Mobile health applications put the personal data of millions of users at risk

80 percent of the most popular health applications available on Android do not comply with standards intended to prevent the misuse and dissemination of user data. This is the finding of a European study started in 2016 involving Agusti Solanas and Constantinos Patsakis. The research has brought to light evidence of serious security problems regarding the 20 most popular applications on the internet. The research consisted of analysing the security problems, communicating them to the software developers and then checking them to see if they had been resolved.

The applications chosen by the researchers had been downloaded between 100,000 and 10 million times and had a minimum rating of 3.5 out of 5. To analyse their levels of security, the researchers intercepted, stored and monitored private data relating to users' health problems, illnesses and medical records. The researchers analysed how the applications communicated, how they stored information, which permissions they required to operate, and how they handled the data. The results showed the existence of serious security problems in the handling of user data.

Only 20 percent of the applications stored the data on the smartphone, and one in two requested and administered passwords without using a secure connection. The researchers also found that 50 percent of the applications shared data with third parties, including text and multimedia content.

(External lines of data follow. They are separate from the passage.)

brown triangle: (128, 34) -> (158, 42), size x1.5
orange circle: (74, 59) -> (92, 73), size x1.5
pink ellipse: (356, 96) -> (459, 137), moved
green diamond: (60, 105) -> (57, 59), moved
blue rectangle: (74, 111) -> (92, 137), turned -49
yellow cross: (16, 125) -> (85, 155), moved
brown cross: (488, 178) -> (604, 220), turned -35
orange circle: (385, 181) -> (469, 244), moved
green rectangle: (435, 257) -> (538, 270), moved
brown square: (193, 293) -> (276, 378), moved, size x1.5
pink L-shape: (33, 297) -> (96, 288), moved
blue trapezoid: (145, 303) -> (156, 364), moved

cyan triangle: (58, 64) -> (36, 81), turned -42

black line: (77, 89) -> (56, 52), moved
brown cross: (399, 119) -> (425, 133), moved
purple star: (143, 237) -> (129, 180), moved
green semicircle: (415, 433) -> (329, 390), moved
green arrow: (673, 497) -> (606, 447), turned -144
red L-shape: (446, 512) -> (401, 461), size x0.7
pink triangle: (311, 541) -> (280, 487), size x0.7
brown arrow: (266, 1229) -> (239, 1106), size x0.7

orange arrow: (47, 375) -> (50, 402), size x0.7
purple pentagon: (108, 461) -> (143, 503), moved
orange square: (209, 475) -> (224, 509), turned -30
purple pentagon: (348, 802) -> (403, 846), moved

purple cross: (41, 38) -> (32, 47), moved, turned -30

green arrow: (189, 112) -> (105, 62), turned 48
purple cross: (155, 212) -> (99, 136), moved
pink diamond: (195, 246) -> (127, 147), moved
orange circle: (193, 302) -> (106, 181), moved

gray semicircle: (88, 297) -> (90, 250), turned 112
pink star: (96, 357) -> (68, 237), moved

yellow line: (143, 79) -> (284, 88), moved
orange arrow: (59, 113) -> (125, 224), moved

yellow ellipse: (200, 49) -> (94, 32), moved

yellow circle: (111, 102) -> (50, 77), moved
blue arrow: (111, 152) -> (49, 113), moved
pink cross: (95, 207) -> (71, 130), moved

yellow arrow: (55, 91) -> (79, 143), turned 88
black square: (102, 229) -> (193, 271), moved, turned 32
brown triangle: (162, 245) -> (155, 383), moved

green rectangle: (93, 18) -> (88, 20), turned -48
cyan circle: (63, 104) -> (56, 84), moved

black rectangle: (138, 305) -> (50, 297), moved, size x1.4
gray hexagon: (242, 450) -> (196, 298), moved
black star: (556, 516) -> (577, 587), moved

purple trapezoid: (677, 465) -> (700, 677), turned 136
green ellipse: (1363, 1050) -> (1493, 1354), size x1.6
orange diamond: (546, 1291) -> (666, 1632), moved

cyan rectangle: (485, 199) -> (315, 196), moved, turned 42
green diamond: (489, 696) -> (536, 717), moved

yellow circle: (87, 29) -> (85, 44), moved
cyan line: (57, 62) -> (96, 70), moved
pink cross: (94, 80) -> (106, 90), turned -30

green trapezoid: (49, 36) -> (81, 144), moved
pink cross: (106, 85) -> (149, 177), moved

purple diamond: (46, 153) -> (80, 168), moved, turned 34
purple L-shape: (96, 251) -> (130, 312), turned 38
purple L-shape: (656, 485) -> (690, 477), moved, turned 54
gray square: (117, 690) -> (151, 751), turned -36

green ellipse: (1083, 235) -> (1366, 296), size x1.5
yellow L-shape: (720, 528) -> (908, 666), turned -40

More than half transferred users' health data via HTTP links, which means that anybody with access could get their hands on the data. 20 percent of the applications did not inform the user of any privacy policy or the content was not available in English, the language of the application. Others requested access to geolocation, microphones, cameras, contact lists, external storage cards and Bluetooth, even though the application did not need access to these data to operate.

On completing the analysis, the researchers contacted the software developers to inform them of the security problems. After waiting for a given period, they then analysed the same parameters and found that although some of the security issues had been fixed (e.g. insecure health data transfers or the ability to identify users via insecure data transfers to third parties), other problems such as data leaks regarding the use of the application had not been resolved.